PSGC Ciamis
- Full name: Persatuan Sepakbola Galuh Ciamis
- Nicknames: Laskar Singacala (Singacala Warriors)
- Short name: CMS
- Founded: 26 August 1990; 36 years ago
- Ground: Galuh Stadium
- Capacity: 20,000
- Owner: PT Galuh Lingga Wastu
- Chairman: Herdiat Sunarya
- Coach: Herry Kiswanto
- League: Championship
- 2025–26: Liga Nusantara, 3rd (promoted via playoff)
- Website: http://www.psgc.co.id/
| Home colours | Away colours |

= PSGC Ciamis =

Indonesian football club

Persatuan Sepakbola Galuh Ciamis, commonly known as PSGC Ciamis or PSGC, is an Indonesian football club based in Ciamis Regency, West Java. They set to play in Championship following their promotion from Liga Nusantara in 2025–26 season. PSGC's most common nickname is Laskar Singacala.

==History==
During the Dutch East Indies era, Ciamis Regency introduced the name Persig (Persatuan Sepakbola Indonesia Galuh). After independence of Indonesia, the name was changed to Persigal (Persatuan Sepakbola Indonesia Galuh). Then, in 1990, Persigal changed its name to PSGC (Persatuan Sepakbola Galuh Ciamis). The reason was, at that time there were those who suggested that Ciamis football should not use the name "Galuh", because it was too burdensome. Finally, the name "Ciamis" was attached to the name "Galuh". Ciamis Regency is one of the areas that uses one of the 'icon' for the name of the union. The icon is the Kingdom of Galuh.

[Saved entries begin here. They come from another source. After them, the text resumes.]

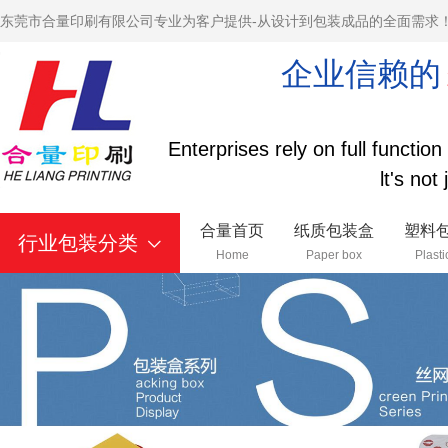
东莞市合量印刷有限公司专业为客户提供-从设计到包装成品的全面需求
企业信赖的
Enterprises rely on full functio
lt's not
合量首页
纸质包装盒
塑料
行业包装分类
Home
Paper box
Plasti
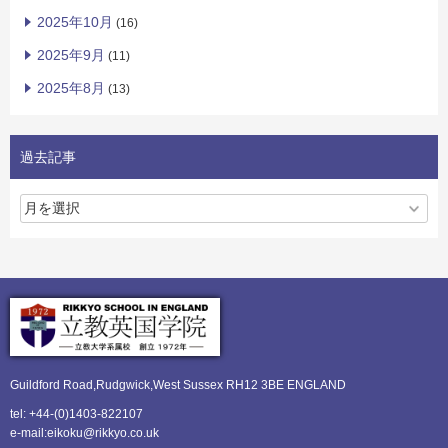
2025年10月
(16)
2025年9月
(11)
2025年8月
(13)
過去記事
Guildford Road,Rudgwick,
West Sussex RH12 3BE ENGLAND
tel: +44-(0)1403-822107
e-mail:eikoku@rikkyo.co.uk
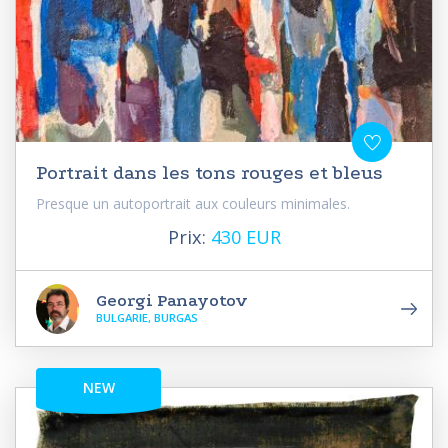
Portrait dans les tons rouges et bleus
Presque un autoportrait aux couleurs minimales.
Prix:
430 EUR
Georgi Panayotov
BULGARIE, BURGAS
NEW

PSGC Ciamis was established in 1990, starting on 26 August 1990, in the 1990 Galuh Cup final. PSGC A (Ciamis) managed to beat Tasikmalaya 3–0 at Galuh Field, Ciamis Regency. PSGC A won the 1990 Galuh Cup title. 1990 Galuh Cup was attended by six teams from five regions. They came from West Java (Tasikmalaya, Majalengka, Kuningan, and the host Ciamis) and Cilacap from Central Java. The hosts included two of their teams, PSGC A and PSGC B.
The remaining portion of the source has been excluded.